Swedish football club

Vallentuna BK is a Swedish football club located in Vallentuna.

==Background==
Since their foundation in 1919 Vallentuna Bollklubb has participated mainly in the lower divisions of the Swedish football league system. The club currently plays in Division 3 Norra Svealand which is the fifth tier of Swedish football. They play their home matches at the Vallentuna IP in Vallentuna.

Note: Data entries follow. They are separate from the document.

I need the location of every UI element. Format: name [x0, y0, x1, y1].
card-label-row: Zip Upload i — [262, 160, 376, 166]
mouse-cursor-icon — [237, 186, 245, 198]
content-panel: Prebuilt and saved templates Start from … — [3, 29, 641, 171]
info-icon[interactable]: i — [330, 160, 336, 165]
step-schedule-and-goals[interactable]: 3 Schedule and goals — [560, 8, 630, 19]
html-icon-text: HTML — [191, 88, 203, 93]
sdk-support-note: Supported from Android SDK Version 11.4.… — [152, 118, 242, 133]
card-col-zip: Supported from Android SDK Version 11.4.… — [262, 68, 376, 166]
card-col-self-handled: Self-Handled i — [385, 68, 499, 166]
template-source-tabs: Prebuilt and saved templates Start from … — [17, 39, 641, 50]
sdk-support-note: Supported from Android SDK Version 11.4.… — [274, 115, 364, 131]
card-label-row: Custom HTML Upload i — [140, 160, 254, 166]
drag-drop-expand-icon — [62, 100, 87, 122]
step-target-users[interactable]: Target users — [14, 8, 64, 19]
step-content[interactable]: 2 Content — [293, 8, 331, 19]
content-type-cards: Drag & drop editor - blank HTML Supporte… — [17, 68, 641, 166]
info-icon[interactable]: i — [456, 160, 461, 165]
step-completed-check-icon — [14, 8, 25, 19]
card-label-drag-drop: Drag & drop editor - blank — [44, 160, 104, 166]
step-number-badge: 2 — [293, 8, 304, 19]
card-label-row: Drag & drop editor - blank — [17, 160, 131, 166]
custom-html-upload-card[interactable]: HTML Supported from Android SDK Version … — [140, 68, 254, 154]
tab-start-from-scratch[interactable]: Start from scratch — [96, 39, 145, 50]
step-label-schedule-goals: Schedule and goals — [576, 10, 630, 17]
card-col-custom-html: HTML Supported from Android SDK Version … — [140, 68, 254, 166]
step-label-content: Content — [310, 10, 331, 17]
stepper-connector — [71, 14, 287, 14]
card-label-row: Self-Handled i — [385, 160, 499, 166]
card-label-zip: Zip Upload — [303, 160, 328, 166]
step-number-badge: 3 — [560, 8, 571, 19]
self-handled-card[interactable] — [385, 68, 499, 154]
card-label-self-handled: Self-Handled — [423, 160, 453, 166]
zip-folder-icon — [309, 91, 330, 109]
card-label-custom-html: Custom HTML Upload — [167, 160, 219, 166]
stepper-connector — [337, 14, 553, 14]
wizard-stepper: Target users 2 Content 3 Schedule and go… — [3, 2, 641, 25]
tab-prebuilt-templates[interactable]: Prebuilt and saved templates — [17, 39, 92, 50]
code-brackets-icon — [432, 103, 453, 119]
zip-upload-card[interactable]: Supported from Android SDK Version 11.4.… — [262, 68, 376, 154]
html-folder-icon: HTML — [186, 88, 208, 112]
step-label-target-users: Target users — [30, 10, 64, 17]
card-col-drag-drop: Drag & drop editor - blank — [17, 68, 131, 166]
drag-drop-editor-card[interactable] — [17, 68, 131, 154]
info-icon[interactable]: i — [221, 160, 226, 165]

The club is affiliated to the Stockholms Fotbollförbund.

==Season to season==

| Season | Level | Division | Section | Position | Movements |
|---|---|---|---|---|---|
| 1993 | Tier 4 | Division 3 | Norra Svealand | 4th |  |
| 1994 | Tier 4 | Division 3 | Norra Svealand | 4th |  |
| 1995 | Tier 4 | Division 3 | Norra Svealand | 1st | Promoted |
| 1996 | Tier 3 | Division 2 | Östra Svealand | 3rd |  |
| 1997 | Tier 3 | Division 2 | Östra Svealand | 7th |  |
| 1998 | Tier 3 | Division 2 | Östra Svealand | 9th |  |
| 1999 | Tier 3 | Division 2 | Östra Svealand | 4th |  |
| 2000 | Tier 3 | Division 2 | Östra Svealand | 10th | Relegation Playoffs |
| 2001 | Tier 3 | Division 2 | Östra Svealand | 5th |  |
| 2002 | Tier 3 | Division 2 | Västra Svealand | 8th |  |
| 2003 | Tier 3 | Division 2 | Östra Svealand | 8th |  |
| 2004 | Tier 3 | Division 2 | Östra Svealand | 11th | Relegated |
| 2005 | Tier 4 | Division 3 | Norra Svealand | 4th | Promotion Playoffs – Promoted |
| 2006* | Tier 4 | Division 2 | Norra Svealand | 6th |  |
| 2007 | Tier 4 | Division 2 | Norra Svealand | 8th |  |
| 2008 | Tier 4 | Division 2 | Norra Svealand | 4th |  |
| 2009 | Tier 4 | Division 2 | Norra Svealand | 8th |  |
| 2010 | Tier 4 | Division 2 | Södra Svealand | 12th | Relegated |
| 2011 | Tier 5 | Division 3 | Norra Svealand | 11th | Relegated |

- League restructuring in 2006 resulted in a new division being created at Tier 3 and subsequent divisions dropping a level.